Thursday, December 3, 2009

Thursday 3 December 2009

Today we look a bit more at Ubuntu - Michael Battle.

To become a healthy person we must be fully human both as a person in community and as a self-differentiated person. My argument, however, is that the very act of self-differentiation is itself the beauty of Ubuntu. You cannot know you are unique or beautiful or intelligent without the reference point of a community in which such attributes become intelligible. We need to become communal selves.

A healthy person also means a healthy community because the two are to be so tied together. This sounds very much like family systems. A healthy community is able to have individual who offer their gifts and yet do not attempt to destroy the integrity of the other.

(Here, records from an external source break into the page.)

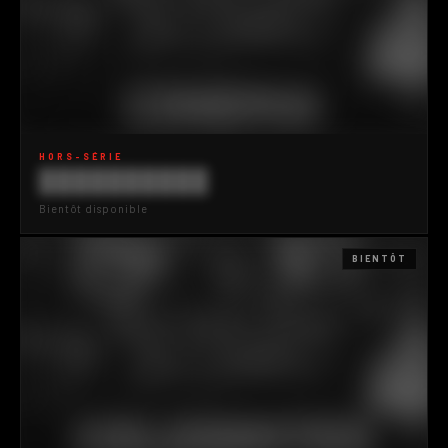
HORS-SÉRIE
██████████
Bientôt disponible
BIENTÔT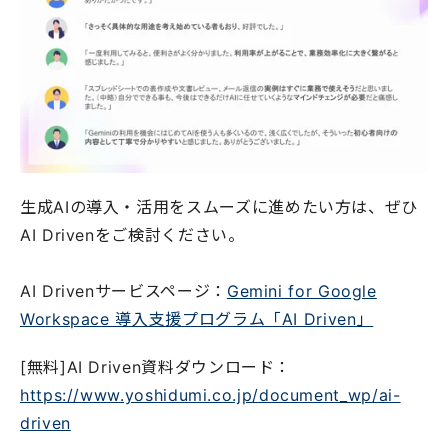
生成AIの導入・活用をスムーズに進めたい方は、ぜひ
AI Drivenをご検討ください。
AI Drivenサービスページ：
Gemini for Google
Workspace 導入支援プログラム「AI Driven」
[無料]AI Driven資料ダウンロード：
https://www.yoshidumi.co.jp/document_wp/ai-
driven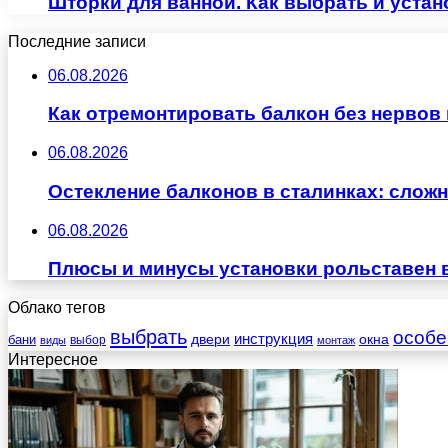
Шторки для ванной. Как выбрать и уста
Последние записи
06.08.2026
Как отремонтировать балкон без нервов
06.08.2026
Остекление балконов в сталинках: сло
06.08.2026
Плюсы и минусы установки рольставен 
Облако тегов
выбрать
особе
инструкция
бани
двери
окна
виды
выбор
монтаж
Интересное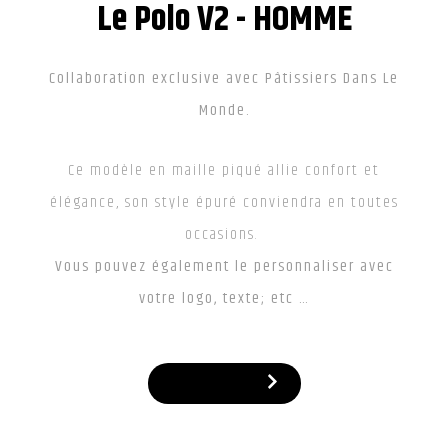
Le Polo V2 - HOMME
Collaboration exclusive avec Pâtissiers Dans Le
Monde.
Ce modèle en maille piqué allie confort et
élégance, son style épuré conviendra en toutes
occasions.
Vous pouvez également le personnaliser avec
votre logo, texte; etc …
A partir de 59 €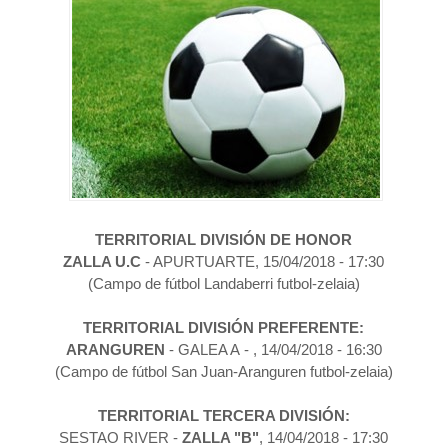
TERRITORIAL DIVISIÓN DE HONOR
ZALLA U.C
- APURTUARTE
,
15
/04/2018
- 17:30
(Campo de fútbol Landaberri futbol-zelaia)
TERRITORIAL DIVISIÓN PREFERENTE:
ARANGUREN
- GALEA A
-
,
14
/04/2018
- 16:30
(Campo de fútbol San Juan-Aranguren futbol-zelaia
)
TERRITORIAL TERCERA DIVISIÓN:
SESTAO RIVER -
ZALLA "B"
, 14/04/2018 - 17:30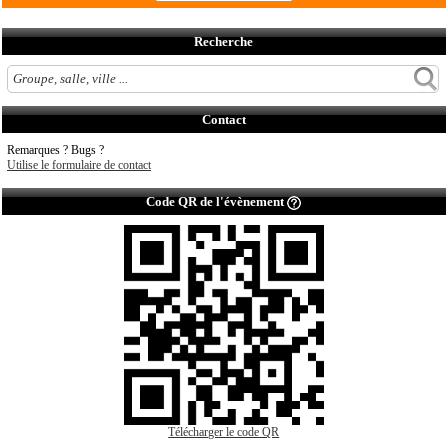
Recherche
Contact
Remarques ? Bugs ?
Utilise le formulaire de contact
Code QR de l'évènement
Télécharger le code QR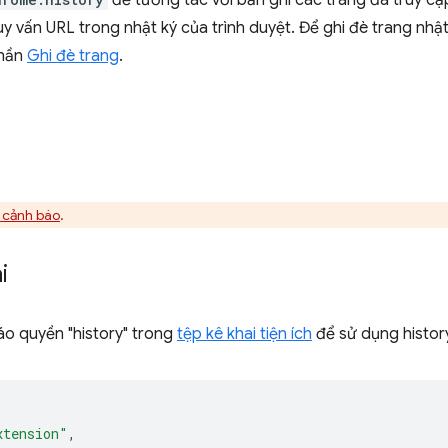
để tương tác với bản ghi các trang đã truy cậ
uy vấn URL trong nhật ký của trình duyệt. Để ghi đè trang nhậ
phần
Ghi đè trang
.
t cảnh báo
.
i
áo quyền "history" trong
tệp kê khai tiện ích
để sử dụng history
xtension"
,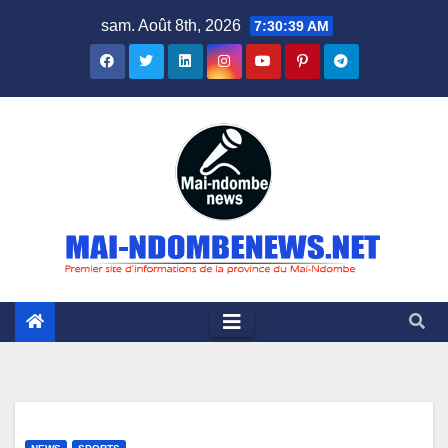
Skip
sam. Août 8th, 2026
7:30:40 AM
to
content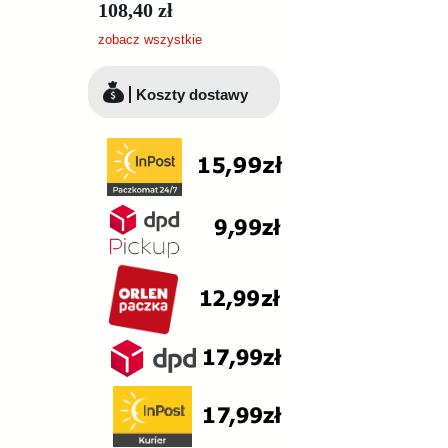
108,40 zł
zobacz wszystkie
Koszty dostawy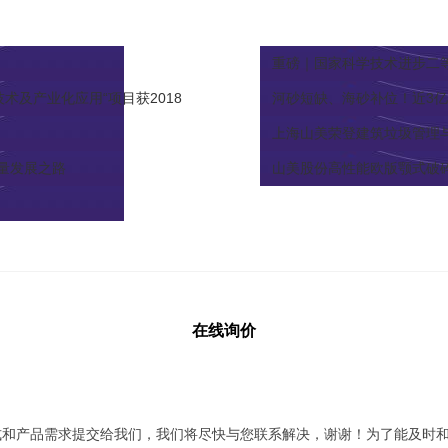
重磅｜国家科学技术进步二
及产业化应用“项目获2018
河砂短缺、海砂补位！近3亿
上海山美荣登建筑垃圾管理与
质量发展之路
山美股份高性能欧版颚式破
在线询价
式和产品需求提交给我们，我们将尽快与您联系解决，谢谢！为了能及时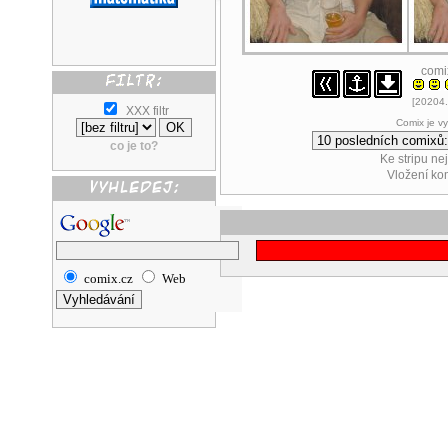
comi
[20204.
XXX filtr
Comix je v
co je to?
Ke stripu ne
Vložení k
comix.cz
Web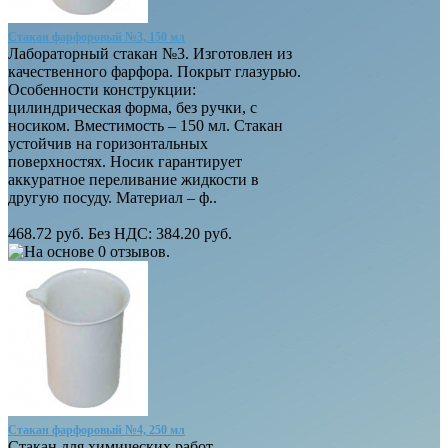
Стакан фарфоровый №3, 150 мл
Лабораторный стакан №3. Изготовлен из
качественного фарфора. Покрыт глазурью.
Особенности конструкции:
цилиндрическая форма, без ручки, с
носиком. Вместимость – 150 мл. Стакан
устойчив на горизонтальных
поверхностях. Носик гарантирует
аккуратное переливание жидкости в
другую посуду. Материал – ф..
468.72 руб.
Без НДС: 384.20 руб.
Стакан фарфоровый №4, 250 мл
Стакан для химических работ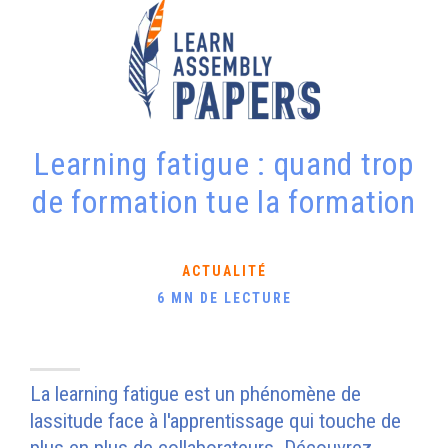
Learning fatigue : quand trop
de formation tue la formation
ACTUALITÉ
6 MN DE LECTURE
La learning fatigue est un phénomène de
lassitude face à l'apprentissage qui touche de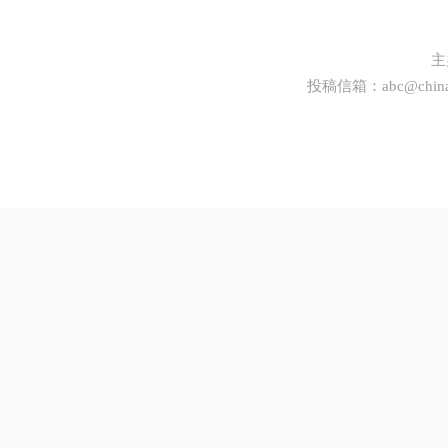
主
投稿信箱：
abc@china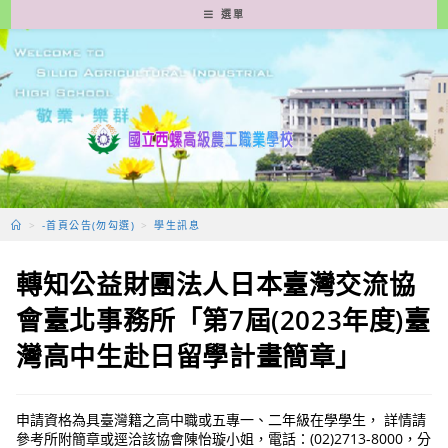
跳
選單
轉
至
主
要
內
容
>
-首頁公告(勿勾選)
>
學生訊息
轉知公益財團法人日本臺灣交流協
會臺北事務所「第7屆(2023年度)臺
灣高中生赴日留學計畫簡章」
申請資格為具臺灣籍之高中職或五專一、二年級在學學生， 詳情請
參考所附簡章或逕洽該協會陳怡璇小姐，電話：(02)2713-8000，分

We become more fully human as we interact and the interactions are honest, caring, deliberate, and truthful. When that is the case, we can count on others to help us on our journey - no matter where we are going. We also become a part of the making of other's journeys. Within the community, each individual cannot collapse him/her self into the the image of the community. Rather, we must each become the individuals we must be - unique and valuable and coming into the community with gifts that can and will be of benefit to the rest even as the community is a benefit to the individual. We we simply become enmeshed in the community we can easily lose ourselves and that...can look like a cult. Ubuntu seems to avoid such cult making.

Connection: Though each of us is a vital part of the whole, the community (or family) in which we live must be a living organism that weighs in to nurture each person. Sometime, that means being able to say yes and no.

Stir up our hearts, O God, and come among us to shape a people who are eager to embrace all who long to be a part of the creative image of your Reign. Remind us of the wonder that comes as we expand our lives within the wideness of your community of saints. Amen.